Water resource managers have generally used spatially explicit response metrics to target locations with the highest cumulative alteration, frequently focusing on indices of biotic integrity or community composition (i.e., macroinvertebrates, fishes). Yet metrics of ecosystem function (e.g., metabolism, nutrient uptake and transformation, decomposition, secondary production) may be more useful for characterizing cumulative system response to a wide range of environmental alterations, and are especially effective when used in combination with organismal response (Rosi-Marshall and Royer, 2012; Taniwaki et al., 2016), as structural and functional responses may differ (or show stronger responses in combination) and link to different management objectives.

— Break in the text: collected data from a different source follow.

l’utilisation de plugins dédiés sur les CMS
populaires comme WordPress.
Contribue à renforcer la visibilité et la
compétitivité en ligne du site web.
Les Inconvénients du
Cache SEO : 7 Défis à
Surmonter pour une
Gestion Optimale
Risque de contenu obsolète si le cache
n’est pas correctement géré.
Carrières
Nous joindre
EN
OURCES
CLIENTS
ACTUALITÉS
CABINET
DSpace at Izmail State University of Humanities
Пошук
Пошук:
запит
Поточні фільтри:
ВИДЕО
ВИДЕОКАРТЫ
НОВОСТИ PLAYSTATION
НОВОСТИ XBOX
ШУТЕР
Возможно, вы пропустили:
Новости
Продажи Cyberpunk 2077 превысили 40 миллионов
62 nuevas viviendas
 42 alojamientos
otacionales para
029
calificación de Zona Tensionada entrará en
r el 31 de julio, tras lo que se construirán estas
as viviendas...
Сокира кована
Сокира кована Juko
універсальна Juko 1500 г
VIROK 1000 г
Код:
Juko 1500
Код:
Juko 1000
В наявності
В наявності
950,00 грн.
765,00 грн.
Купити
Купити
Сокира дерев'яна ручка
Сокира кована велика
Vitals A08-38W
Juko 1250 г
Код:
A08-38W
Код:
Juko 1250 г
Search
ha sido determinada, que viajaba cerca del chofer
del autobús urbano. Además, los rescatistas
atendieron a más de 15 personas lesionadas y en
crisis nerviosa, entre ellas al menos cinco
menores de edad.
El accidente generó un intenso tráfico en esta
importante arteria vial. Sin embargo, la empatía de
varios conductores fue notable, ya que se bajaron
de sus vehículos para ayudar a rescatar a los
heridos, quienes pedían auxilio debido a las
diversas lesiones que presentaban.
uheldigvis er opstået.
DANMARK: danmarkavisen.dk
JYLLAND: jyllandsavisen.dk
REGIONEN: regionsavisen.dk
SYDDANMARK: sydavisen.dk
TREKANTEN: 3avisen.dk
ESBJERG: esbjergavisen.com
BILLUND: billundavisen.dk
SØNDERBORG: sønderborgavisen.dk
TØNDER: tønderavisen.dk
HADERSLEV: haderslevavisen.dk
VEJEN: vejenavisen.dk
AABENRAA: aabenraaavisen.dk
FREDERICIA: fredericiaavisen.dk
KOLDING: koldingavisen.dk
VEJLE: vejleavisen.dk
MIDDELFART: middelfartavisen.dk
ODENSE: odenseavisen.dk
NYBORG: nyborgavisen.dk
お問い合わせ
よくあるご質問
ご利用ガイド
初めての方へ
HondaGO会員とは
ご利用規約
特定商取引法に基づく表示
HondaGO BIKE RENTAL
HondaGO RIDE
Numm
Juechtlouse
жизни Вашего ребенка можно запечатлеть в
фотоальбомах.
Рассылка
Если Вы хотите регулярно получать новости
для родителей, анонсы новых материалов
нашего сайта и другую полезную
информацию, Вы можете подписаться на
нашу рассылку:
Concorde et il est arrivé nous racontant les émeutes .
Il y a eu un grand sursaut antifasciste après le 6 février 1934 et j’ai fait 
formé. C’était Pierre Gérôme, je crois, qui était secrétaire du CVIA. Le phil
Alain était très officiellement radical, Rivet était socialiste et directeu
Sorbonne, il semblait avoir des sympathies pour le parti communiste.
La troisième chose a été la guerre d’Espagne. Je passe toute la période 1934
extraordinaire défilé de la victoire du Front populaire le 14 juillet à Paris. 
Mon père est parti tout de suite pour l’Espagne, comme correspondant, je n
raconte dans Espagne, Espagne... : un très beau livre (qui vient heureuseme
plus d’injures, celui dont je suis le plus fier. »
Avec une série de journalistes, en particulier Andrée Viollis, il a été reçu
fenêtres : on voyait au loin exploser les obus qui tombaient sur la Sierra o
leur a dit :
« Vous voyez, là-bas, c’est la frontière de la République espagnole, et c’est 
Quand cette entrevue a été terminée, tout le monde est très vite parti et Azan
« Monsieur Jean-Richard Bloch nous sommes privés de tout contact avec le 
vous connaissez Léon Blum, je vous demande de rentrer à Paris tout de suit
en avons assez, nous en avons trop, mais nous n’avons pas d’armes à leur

Understanding the relationship between species-level responses and ecosystem function needs further study (McKie and Malmqvist, 2009), particularly given the limited understanding of interacting threats and associated alterations. Clearly, it is not feasible or efficient to measure all variables all the time, and the choice of response metrics must consider research and management objectives. Given limited resources, trait-based metrics (i.e., metrics based on species characteristics rather than species identities) are useful in bridging structural and functional characteristics, and can assist in identifying how ecosystem function is changing without directly measuring functions (e.g., Moore and Olden, 2017). Another approach is to focus on metrics that integrate threats. For example, hydrologic metrics are integrative measures that can be used to define environmental flow regimes that will support freshwater ecosystems and maximize freshwater diversity in the face of combined land use intensification, water withdrawals, and climate change (Davis et al., 2015). Concurrent analyses of alteration interactions using both structural and ecosystem response metrics will be critical for optimizing management and restoration efforts in the future (Poff et al., 2010; Allan et al., 2013).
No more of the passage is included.